Please work out how many lines below contain the word "Confirm", and reply with only that number.

(Document layout detection data)
+++++

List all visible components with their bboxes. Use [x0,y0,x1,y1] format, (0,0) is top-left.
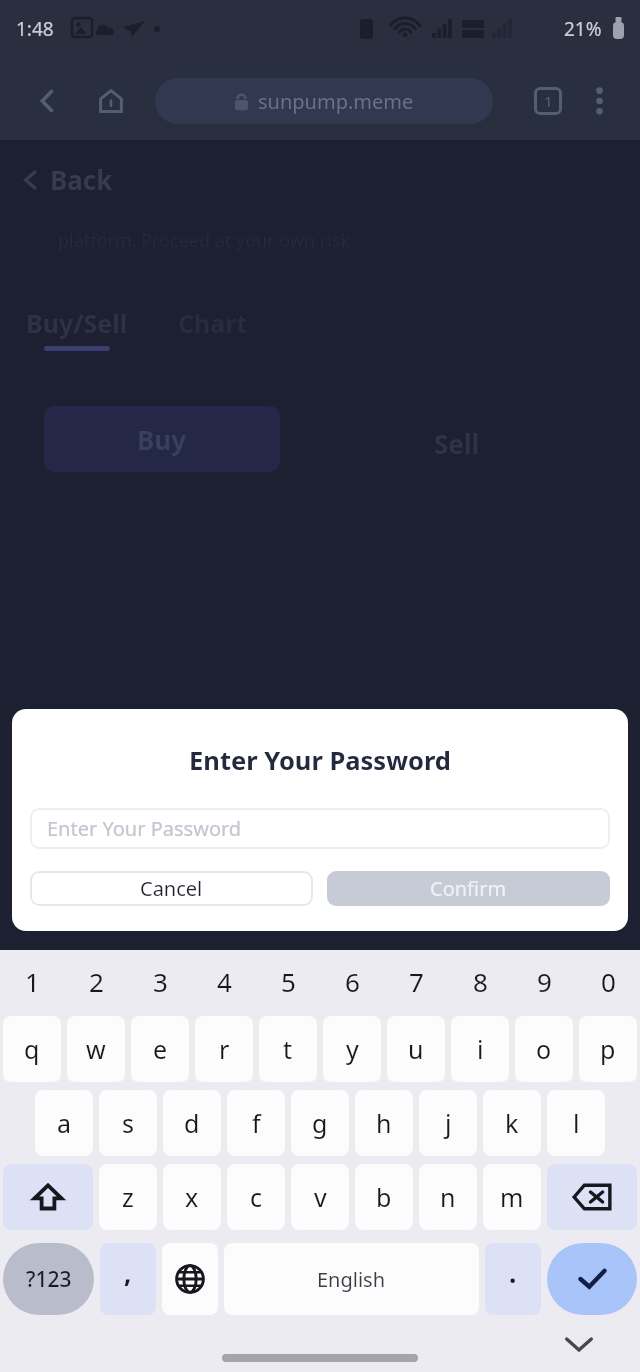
button[interactable]: Backspace [547,1164,637,1230]
staticText: 4 [217,964,232,999]
staticText: 1:48 [16,16,54,42]
button[interactable]: u [387,1016,445,1082]
button[interactable]: s [99,1090,157,1156]
staticText: Enter Your Password [12,743,628,778]
button[interactable]: z [99,1164,157,1230]
button[interactable]: l [547,1090,605,1156]
staticText: f [252,1106,261,1140]
button[interactable]: 9 [512,950,576,1012]
staticText: Confirm [430,875,507,902]
button[interactable]: Tabs [526,79,570,123]
staticText: ?123 [26,1265,72,1294]
staticText: e [153,1032,168,1066]
staticText: v [314,1180,327,1214]
button[interactable]: Confirm [327,871,610,906]
button[interactable]: 7 [384,950,448,1012]
staticText: sunpump.meme [258,88,414,115]
staticText: p [600,1032,616,1066]
button[interactable]: w [67,1016,125,1082]
button[interactable]: English [224,1243,479,1315]
staticText: 9 [537,964,552,999]
button[interactable]: r [195,1016,253,1082]
button[interactable]: sunpump.meme [155,78,493,124]
staticText: z [122,1180,134,1214]
staticText: 1 [25,964,40,999]
button[interactable]: 1 [0,950,64,1012]
button[interactable]: o [515,1016,573,1082]
staticText: i [477,1032,484,1066]
staticText: 7 [409,964,424,999]
button[interactable]: 3 [128,950,192,1012]
staticText: u [408,1032,424,1066]
button[interactable]: Shift [3,1164,93,1230]
staticText: Cancel [140,875,203,902]
staticText: platform. Proceed at your own risk. [58,228,355,253]
staticText: o [536,1032,552,1066]
button[interactable]: , [100,1243,156,1315]
button[interactable]: 2 [64,950,128,1012]
button[interactable]: k [483,1090,541,1156]
staticText: d [184,1106,200,1140]
staticText: 5 [281,964,296,999]
button[interactable]: g [291,1090,349,1156]
staticText: Buy [137,422,187,457]
staticText: Sell [434,426,480,461]
staticText: 8 [473,964,488,999]
staticText: l [573,1106,580,1140]
button[interactable]: Enter [547,1243,637,1315]
button[interactable]: h [355,1090,413,1156]
button[interactable]: e [131,1016,189,1082]
button[interactable]: ?123 [3,1243,94,1315]
button[interactable]: p [579,1016,637,1082]
button[interactable]: n [419,1164,477,1230]
staticText: q [24,1032,40,1066]
button[interactable]: v [291,1164,349,1230]
staticText: English [317,1266,386,1293]
staticText: h [376,1106,392,1140]
button[interactable]: b [355,1164,413,1230]
staticText: . [509,1255,517,1290]
button[interactable]: Cancel [30,871,313,906]
button[interactable]: More options [578,80,620,122]
staticText: k [505,1106,519,1140]
staticText: 6 [345,964,360,999]
button[interactable]: Change language [162,1243,218,1315]
staticText: j [445,1106,452,1140]
staticText: 2 [89,964,104,999]
staticText: Back [50,162,113,197]
button[interactable]: f [227,1090,285,1156]
button[interactable]: x [163,1164,221,1230]
button[interactable]: 4 [192,950,256,1012]
button[interactable]: c [227,1164,285,1230]
button[interactable]: 8 [448,950,512,1012]
button[interactable]: Back [24,78,70,124]
staticText: Enter Your Password [47,815,242,842]
staticText: 1 [544,91,553,111]
button[interactable]: Back [20,162,113,197]
button[interactable]: q [3,1016,61,1082]
staticText: 3 [153,964,168,999]
staticText: m [500,1180,524,1214]
button[interactable]: y [323,1016,381,1082]
button[interactable]: 0 [576,950,640,1012]
button[interactable]: Enter Your Password [30,808,610,849]
button[interactable]: Hide keyboard [558,1323,600,1365]
button[interactable]: 5 [256,950,320,1012]
button[interactable]: 6 [320,950,384,1012]
staticText: y [346,1032,359,1066]
staticText: 0 [601,964,616,999]
button[interactable]: a [35,1090,93,1156]
staticText: 21% [564,16,602,42]
staticText: r [219,1032,230,1066]
staticText: w [86,1032,106,1066]
staticText: g [312,1106,328,1140]
button[interactable]: i [451,1016,509,1082]
button[interactable]: . [485,1243,541,1315]
button[interactable]: j [419,1090,477,1156]
button[interactable]: t [259,1016,317,1082]
button[interactable]: Home [88,78,134,124]
button[interactable]: d [163,1090,221,1156]
staticText: , [124,1255,132,1290]
button[interactable]: m [483,1164,541,1230]
staticText: t [283,1032,293,1066]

+++++

● Response area
2